他のオーガたちも次々と後に続いた。悪口っぽい四字熟語を吐きながら。
「無学浅識!」
「頑鈍無恥!」
「無芸大食!」
「年中無休ぅーっ!」
例によって、意味わかんないのも混じってるけど……。
●鳴神・雷羅(獄道デスペラード・g02984)
敵陣へと突っ込むアタイらに対して、オーガどももまた突っ込んできやがった。
チキンレースの様相を呈してきたが、アタイは先にブレーキを踏むようなシャバい真似はしないぜ。かといって、あいつらと正面衝突ってのもぞっとしねえ。
だったら、やることは一つだよな?
四字熟語を吐きまくってる敵の中から最も調子こいてそうな奴に狙いをつけて――
「電光石火!」
「疾風怒濤!」
「勇猛果敢!」
「臨時特……ぶべらっ!?」
――『鬼神変』の腕で以てストレートパンチを顔面にブチ込めば、四字熟語(たぶん、『臨時特売』だろうな)は三文字で途切れた。ついでにそいつの人生も途切れた。

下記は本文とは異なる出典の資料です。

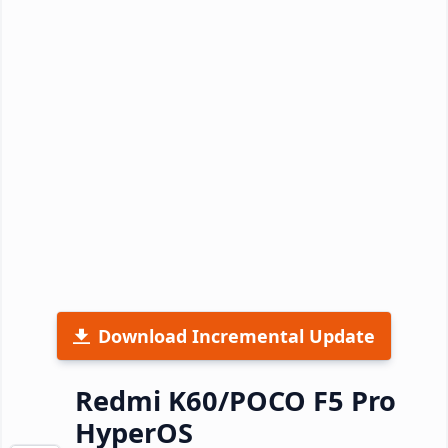
Download Incremental Update
Redmi K60/POCO F5 Pro
HyperOS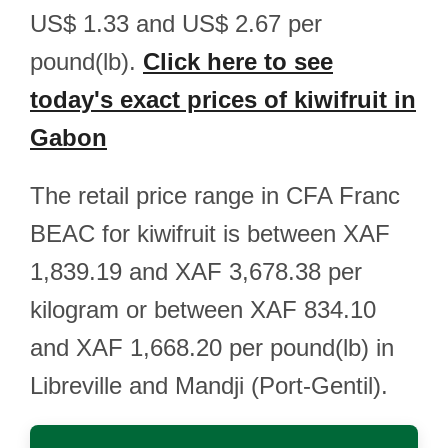
US$ 1.33 and US$ 2.67 per
pound(lb).
Click here to see
today's exact prices of kiwifruit in
Gabon
The retail price range in CFA Franc
BEAC for kiwifruit is between XAF
1,839.19 and XAF 3,678.38 per
kilogram or between XAF 834.10
and XAF 1,668.20 per pound(lb) in
Libreville and Mandji (Port-Gentil).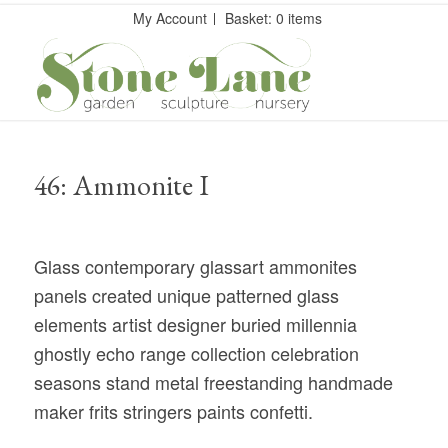
My Account
Basket: 0 items
46: Ammonite I
Glass contemporary glassart ammonites
panels created unique patterned glass
elements artist designer buried millennia
ghostly echo range collection celebration
seasons stand metal freestanding handmade
maker frits stringers paints confetti.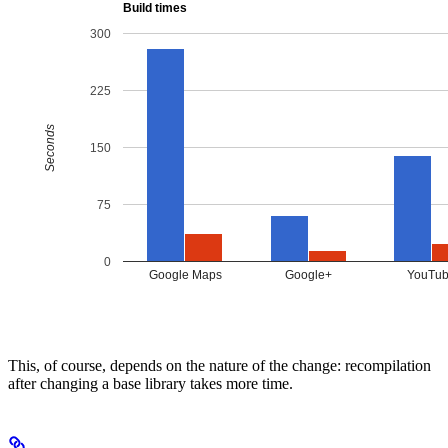
This, of course, depends on the nature of the change: recompilation
after changing a base library takes more time.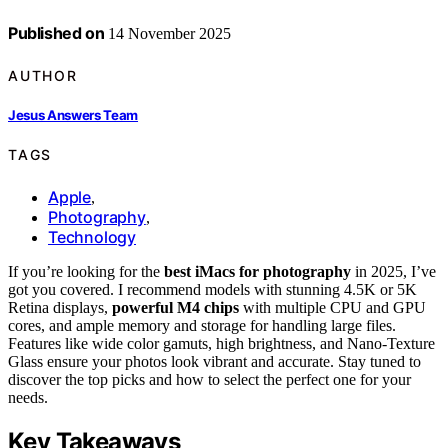
Published on
14 November 2025
AUTHOR
Jesus Answers Team
TAGS
Apple
,
Photography
,
Technology
If you’re looking for the
best iMacs for photography
in 2025, I’ve
got you covered. I recommend models with stunning 4.5K or 5K
Retina displays,
powerful M4 chips
with multiple CPU and GPU
cores, and ample memory and storage for handling large files.
Features like wide color gamuts, high brightness, and Nano-Texture
Glass ensure your photos look vibrant and accurate. Stay tuned to
discover the top picks and how to select the perfect one for your
needs.
Key Takeaways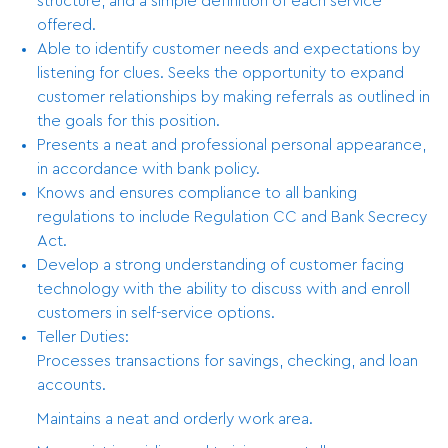
structure, and a simple definition of each service
offered.
Able to identify customer needs and expectations by
listening for clues. Seeks the opportunity to expand
customer relationships by making referrals as outlined in
the goals for this position.
Presents a neat and professional personal appearance,
in accordance with bank policy.
Knows and ensures compliance to all banking
regulations to include Regulation CC and Bank Secrecy
Act.
Develop a strong understanding of customer facing
technology with the ability to discuss with and enroll
customers in self-service options.
Teller Duties:
Processes transactions for savings, checking, and loan
accounts.
Maintains a neat and orderly work area.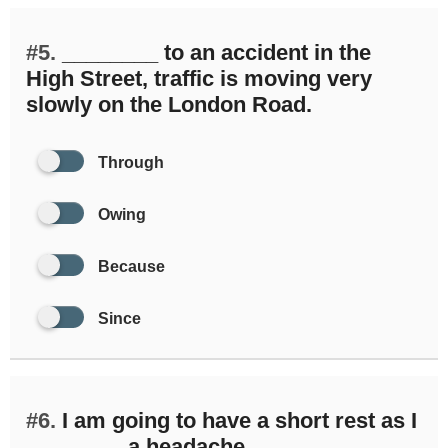
#5.
________ to an accident in the
High Street, traffic is moving very
slowly on the London Road.
Through
Owing
Because
Since
#6.
I am going to have a short rest as I
________ a headache.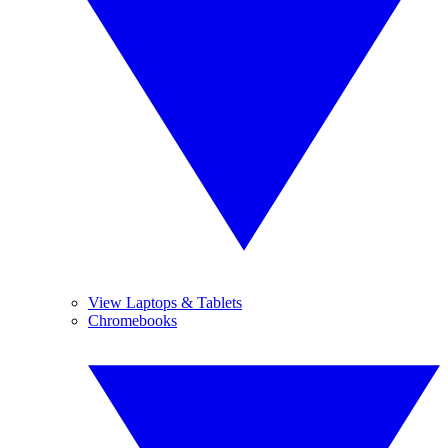
View Laptops & Tablets
Chromebooks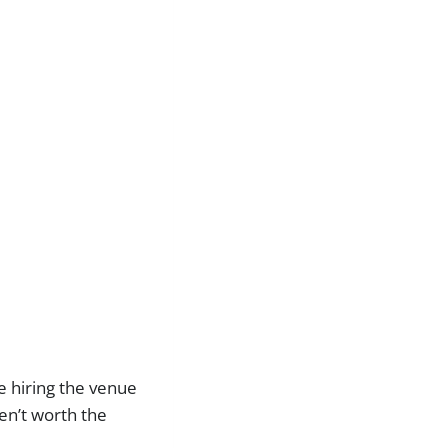
re hiring the venue
ren’t worth the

他のオーガどもは一斉に急停止。いきなり仲間が殺られちまったもんだから、ビビったんだろう。
アタイたちも急停止したが、もちろん、ビビったからじぇねえ。
「……氷竜還零(リバイアサン)、起動」
雪那が呟き、すうっと息を吸い込んだ。
そして、すぐに吐き出した。
霰混じりの冷気のブレスを。
いや、『冷気』なんて言葉でかたづけられるようなレベルじゃねえ。オーガどもに倣って四文字で印象を表すなら、『極寒地獄』って感じか? 猛暑にはもってこいのパラドクスだが、あれを浴びせられるくらいなら、アタイは暑さを我慢するほうを選ぶね。
もっとも、標的となった何匹かの連中に敵に選択の余地なんざありゃしねえ。『極寒地獄』をモロに食らい、あっという間に全身がカチンコチンに凍りついちまった。しっかし、汚ねえ氷像だぜ。雪まつりとかに出したら、運営に撤去されること間違いなし。
「きゅいっ!」
雪那の足下でルリムが胸を張った。表情に乏しい主人に代わってドヤってみせたのかもしれない。
で、ドヤられた汚ねえ氷像どもは――
「か、寒気凛冽ぅーっ!」
――とかなんとか叫びながら、カチンコチン状態の体を強引に動かし、雪那に反撃した。脳天から光線を発射するという珍妙なパラドクスで。
だが、その程度のことで形勢逆転とはいかねえ。雪那が光線に対処している間に綾音がパラドクスを繰り出したからな。
「本当に頭が良かったりするなら、こういうことにも耐えられるよね?」
マジックアイテムの類であろう羽ペンを走らせて魔法陣を宙に描くと、そこから水がドバドバと流れ出し、グルグルと回り出した。鳴門海峡でもお目にかかれないような激しい渦潮だ。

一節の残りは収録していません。